What to do: Pull every "desconsideração" line out of the data below.

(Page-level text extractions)
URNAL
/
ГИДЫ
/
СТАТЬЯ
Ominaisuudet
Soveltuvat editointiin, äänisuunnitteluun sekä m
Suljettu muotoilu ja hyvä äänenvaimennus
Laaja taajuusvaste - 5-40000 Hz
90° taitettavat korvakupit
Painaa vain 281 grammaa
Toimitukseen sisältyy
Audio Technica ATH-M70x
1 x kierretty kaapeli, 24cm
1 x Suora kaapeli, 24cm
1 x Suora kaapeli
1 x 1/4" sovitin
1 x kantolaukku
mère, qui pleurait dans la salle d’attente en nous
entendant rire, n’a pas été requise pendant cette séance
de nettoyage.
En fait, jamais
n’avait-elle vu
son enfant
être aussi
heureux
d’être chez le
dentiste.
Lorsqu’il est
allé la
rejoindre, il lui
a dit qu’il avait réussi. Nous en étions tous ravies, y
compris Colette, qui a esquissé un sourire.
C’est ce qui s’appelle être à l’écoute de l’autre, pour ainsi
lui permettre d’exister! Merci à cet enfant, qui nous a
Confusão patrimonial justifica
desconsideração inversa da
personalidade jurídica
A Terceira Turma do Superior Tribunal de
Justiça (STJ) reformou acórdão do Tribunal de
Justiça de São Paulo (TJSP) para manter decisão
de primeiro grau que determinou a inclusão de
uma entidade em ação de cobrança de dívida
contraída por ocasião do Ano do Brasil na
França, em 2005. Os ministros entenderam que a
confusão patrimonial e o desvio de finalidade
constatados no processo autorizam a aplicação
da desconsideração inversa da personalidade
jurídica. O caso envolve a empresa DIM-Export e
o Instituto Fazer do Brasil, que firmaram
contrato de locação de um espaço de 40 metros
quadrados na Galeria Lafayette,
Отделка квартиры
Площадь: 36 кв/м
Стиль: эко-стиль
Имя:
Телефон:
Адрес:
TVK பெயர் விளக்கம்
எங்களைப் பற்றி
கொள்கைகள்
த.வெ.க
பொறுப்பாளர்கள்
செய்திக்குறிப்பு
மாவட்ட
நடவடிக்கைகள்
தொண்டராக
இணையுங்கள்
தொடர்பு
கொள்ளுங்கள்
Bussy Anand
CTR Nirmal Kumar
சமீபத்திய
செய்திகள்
--
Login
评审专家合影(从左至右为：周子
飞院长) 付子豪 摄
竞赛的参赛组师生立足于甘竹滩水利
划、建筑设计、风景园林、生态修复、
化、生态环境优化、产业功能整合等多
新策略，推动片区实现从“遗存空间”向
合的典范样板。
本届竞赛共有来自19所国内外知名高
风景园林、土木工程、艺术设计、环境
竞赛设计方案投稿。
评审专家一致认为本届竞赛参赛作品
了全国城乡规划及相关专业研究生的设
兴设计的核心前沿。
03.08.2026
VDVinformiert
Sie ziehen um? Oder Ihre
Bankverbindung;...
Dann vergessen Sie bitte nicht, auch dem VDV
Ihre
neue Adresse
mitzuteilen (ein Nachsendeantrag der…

The answer:
desconsideração inversa da
da desconsideração inversa da personalidade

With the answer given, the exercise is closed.